Newton's method of root-finding uses the derivative at $\tau$ to find the value of $x_i$ on the next iteration. But I have read that a function can still have a root if $f'(\tau) = 0$..is there something special about the root in this case? I can't see how Newton's method can work if the derivative is $0$ at $\tau$.
Asked
Active
Viewed 5,548 times
4
-
1It usually works, but very inefficiently (i.e., with very slow convergence). – Harald Hanche-Olsen Oct 11 '12 at 19:46
-
Is there something special about the root at $\tau$?? Does it have multiplicity > 1? – dukenukem Oct 11 '12 at 19:47
-
1Well, yes, if $f(\tau)=f'(\tau)=0$ (and $f$ is analytic at $\tau$) then by definition, the zero has multiplicity greater than 1. – Harald Hanche-Olsen Oct 11 '12 at 19:50
-
Try thinking about the graphical interpretation of the situation for say $f(x)=x^2$ (for which you have $0=f(0)=f'(0)$). – anon Oct 11 '12 at 19:51
-
What theorem is that based on? – dukenukem Oct 11 '12 at 19:51
-
1Usually the multiplicity of a root of a sufficiently differentiable function is defined by how many of it and its derivatives vanish at a point - it isn't based off of anything else like an outside theorem.
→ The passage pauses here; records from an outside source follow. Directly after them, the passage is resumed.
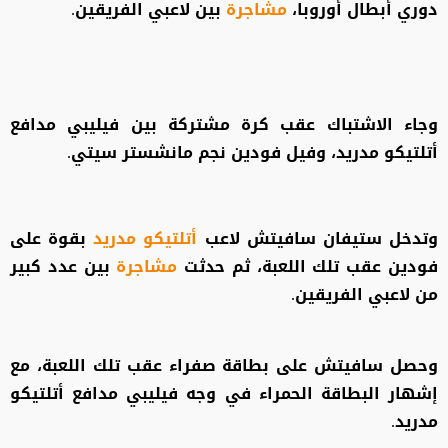
دوري أبطال أوروبا،
مشاجرة
بين لاعبي الفريقين.
وجاء الاشتباك عقب كرة مشتركة بين فيليبي مدافع
أتلتيكو مدريد، وفيل فودين نجم مانشستر سيتي.
وتدخل ستيفان سافيتش لاعب
أتلتيكو مدريد
بقوة على
فودين عقب تلك اللعبة، ثم حدثت
مشاجرة
بين عدد كبير
من لاعبي الفريقين.
وحصل سافيتش على بطاقة صفراء عقب تلك اللعبة، مع
إشهار البطاقة الحمراء في وجه فيليبي مدافع أتلتيكو
مدريد.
If you're talking about polynomials, then the compatibility of this definition can be derived by setting $p(x)=(x-p)^eg(x)$, where $g(p)\ne0$, and then iteratively differentiating and evaluating with standard rules. – anon Oct 11 '12 at 19:54
1 Answers
4
To see how Newton's method typically handles a root of multiplicty $n$, look at the toy example $f(x)=x^n$: Then $$x_{k+1}=x_k-\frac{x_k^n}{nx_k^{n-1}}=\Bigl(1-\frac1n\Bigr)x_k,$$ so that $$x_k=\Bigl(1-\frac1n\Bigr)^k,$$ which converges much more slowly than the typical quadratic convergence of Newton's method when applied to a simple zero.
Harald Hanche-Olsen
- 31,960